« Société de provocation » et services publics
Dans un contexte de « gilet-jaunisation » de la société déjà bien décrite par plusieurs chercheurs, les colères se font entendre de plus en plus fort et ont davantage de mal à être contenues[1]. L’une des dernières formes d’expression de cette colère a visé les appels aux dons, qui se sont multipliés pour les soignants et l’hôpital soumis à une forte pression, et dont le moins que l’on puisse dire est qu’ils n’ont pas suscité la reconnaissance éperdue des intéressés.
Est-il pourtant difficile de comprendre que les agents des services publics ne soient pas heureux et enthousiasmés des dons sollicités par nos gouvernants ? Comment ne pas voir dans cette substitution des dons à un financement pérenne et régulier, par le biais de l’impôt notamment, une forme de provocation ? Surtout quand ces appels émanent de ceux qui pourraient pratiquement – ils en ont le pouvoir théorique – transformer les règles du jeu qui mettent les services publics dans des situations intenables : dette de l’hôpital[2], université autonome mais passée sous tutelle ministérielle[3], manque chronique de moyens pour la petite gare qui tombe en ruine, injonctions contradictoires pour le bureau de poste appartenant maintenant à la mairie[4]…

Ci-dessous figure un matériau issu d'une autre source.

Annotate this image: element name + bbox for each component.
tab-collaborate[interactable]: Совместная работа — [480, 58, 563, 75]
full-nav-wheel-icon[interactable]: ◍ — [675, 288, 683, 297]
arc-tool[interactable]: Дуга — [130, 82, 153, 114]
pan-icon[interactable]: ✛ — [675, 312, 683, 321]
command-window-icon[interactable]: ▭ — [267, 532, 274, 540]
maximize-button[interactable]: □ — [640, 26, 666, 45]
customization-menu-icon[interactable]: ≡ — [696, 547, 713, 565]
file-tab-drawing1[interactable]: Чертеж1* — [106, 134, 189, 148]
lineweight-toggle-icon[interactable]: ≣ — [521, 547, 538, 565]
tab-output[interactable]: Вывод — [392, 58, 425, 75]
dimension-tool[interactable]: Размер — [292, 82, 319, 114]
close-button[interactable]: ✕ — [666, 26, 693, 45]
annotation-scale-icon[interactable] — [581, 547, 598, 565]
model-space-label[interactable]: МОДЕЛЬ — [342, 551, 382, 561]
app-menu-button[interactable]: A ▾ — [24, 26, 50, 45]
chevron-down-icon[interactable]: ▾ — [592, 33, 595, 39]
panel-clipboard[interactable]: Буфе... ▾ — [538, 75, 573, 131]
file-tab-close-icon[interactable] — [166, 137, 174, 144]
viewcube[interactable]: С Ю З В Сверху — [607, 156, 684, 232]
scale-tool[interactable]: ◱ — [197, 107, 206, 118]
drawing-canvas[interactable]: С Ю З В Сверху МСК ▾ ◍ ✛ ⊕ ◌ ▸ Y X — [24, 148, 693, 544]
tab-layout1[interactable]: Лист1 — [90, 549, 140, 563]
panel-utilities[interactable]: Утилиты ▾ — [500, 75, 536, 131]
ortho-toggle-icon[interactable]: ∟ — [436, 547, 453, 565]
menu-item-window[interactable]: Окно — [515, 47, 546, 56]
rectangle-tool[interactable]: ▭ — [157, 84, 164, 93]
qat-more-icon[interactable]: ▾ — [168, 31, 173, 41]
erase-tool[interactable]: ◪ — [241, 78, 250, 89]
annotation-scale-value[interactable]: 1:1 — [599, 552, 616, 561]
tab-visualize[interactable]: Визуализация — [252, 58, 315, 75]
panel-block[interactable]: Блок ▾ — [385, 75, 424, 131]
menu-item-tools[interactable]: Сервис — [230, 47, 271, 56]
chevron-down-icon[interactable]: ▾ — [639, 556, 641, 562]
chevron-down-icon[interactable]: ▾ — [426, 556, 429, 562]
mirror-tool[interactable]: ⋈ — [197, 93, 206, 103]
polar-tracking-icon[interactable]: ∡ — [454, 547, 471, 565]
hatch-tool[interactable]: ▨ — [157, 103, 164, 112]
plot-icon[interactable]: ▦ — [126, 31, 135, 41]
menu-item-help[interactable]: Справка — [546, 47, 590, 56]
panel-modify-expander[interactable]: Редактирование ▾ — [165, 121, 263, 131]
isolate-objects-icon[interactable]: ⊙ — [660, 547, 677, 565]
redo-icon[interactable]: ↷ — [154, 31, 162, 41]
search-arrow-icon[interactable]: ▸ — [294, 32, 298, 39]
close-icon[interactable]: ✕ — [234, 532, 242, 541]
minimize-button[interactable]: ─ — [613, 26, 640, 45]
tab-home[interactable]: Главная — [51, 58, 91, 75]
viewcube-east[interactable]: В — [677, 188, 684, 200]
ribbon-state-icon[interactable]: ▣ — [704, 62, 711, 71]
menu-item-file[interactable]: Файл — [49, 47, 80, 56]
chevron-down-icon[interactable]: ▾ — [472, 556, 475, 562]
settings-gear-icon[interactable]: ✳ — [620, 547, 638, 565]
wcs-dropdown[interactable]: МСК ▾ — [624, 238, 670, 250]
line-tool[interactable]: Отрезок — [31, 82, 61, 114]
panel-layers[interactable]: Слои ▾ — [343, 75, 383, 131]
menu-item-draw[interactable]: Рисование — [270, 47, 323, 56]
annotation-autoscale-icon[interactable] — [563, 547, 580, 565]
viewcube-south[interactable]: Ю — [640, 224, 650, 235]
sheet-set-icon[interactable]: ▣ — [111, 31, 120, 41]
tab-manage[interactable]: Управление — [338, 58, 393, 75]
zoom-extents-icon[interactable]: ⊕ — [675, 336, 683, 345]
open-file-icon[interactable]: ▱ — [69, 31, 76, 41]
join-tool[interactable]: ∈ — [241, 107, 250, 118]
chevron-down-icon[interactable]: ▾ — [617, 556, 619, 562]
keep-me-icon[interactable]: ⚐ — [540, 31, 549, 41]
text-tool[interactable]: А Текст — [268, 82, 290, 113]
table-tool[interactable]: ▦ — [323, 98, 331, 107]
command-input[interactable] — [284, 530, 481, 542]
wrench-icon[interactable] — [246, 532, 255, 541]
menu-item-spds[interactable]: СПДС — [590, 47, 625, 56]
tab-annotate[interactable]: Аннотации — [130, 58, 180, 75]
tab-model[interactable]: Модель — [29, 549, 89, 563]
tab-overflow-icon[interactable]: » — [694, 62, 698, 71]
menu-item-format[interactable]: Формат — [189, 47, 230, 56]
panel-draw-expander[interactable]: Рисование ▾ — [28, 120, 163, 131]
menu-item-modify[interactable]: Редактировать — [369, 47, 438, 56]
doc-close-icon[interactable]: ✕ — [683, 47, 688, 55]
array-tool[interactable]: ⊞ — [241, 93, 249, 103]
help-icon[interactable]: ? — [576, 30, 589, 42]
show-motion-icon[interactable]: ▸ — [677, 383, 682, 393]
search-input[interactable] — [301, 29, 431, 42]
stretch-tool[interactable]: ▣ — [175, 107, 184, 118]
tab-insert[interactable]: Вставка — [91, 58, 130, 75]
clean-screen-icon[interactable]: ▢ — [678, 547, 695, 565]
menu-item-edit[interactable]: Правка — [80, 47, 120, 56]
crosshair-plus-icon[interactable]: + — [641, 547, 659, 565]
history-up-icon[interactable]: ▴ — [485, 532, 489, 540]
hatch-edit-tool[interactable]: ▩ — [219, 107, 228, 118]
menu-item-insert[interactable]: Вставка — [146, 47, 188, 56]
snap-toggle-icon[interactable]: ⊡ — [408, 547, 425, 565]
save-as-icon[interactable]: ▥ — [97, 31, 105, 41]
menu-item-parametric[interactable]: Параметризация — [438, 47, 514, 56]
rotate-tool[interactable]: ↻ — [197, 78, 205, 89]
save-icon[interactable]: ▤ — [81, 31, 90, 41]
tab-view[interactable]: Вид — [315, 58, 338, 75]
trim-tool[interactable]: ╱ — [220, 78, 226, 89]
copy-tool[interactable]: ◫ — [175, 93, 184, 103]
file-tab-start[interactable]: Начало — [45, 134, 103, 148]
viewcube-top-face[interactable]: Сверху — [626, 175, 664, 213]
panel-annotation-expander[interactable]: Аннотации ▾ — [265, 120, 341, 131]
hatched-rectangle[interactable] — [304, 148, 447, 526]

Comment ne pas distinguer par ailleurs qu’un appel aux dons ou une revalorisation salariale n’a pas la même signification pour des soignants, des enseignants, des professionnels « en première ligne »[5] sur leur valeur professionnelle, sur l’importance qu’une société leur accorde et sur la hiérarchie des métiers (cf. les comparaisons entre les rémunérations des chercheurs en biologie et celles des joueurs de foot, qui ont constitué des punchlines exprimant cette idée de priorisation problématique entre des métiers ne présentant pas le même degré d’intérêt général) ? Ces appels aux dons constituent donc, pour ces professionnels, un déni de leurs compétences, savoir-faire et utilité sociale, lequel est source de colère.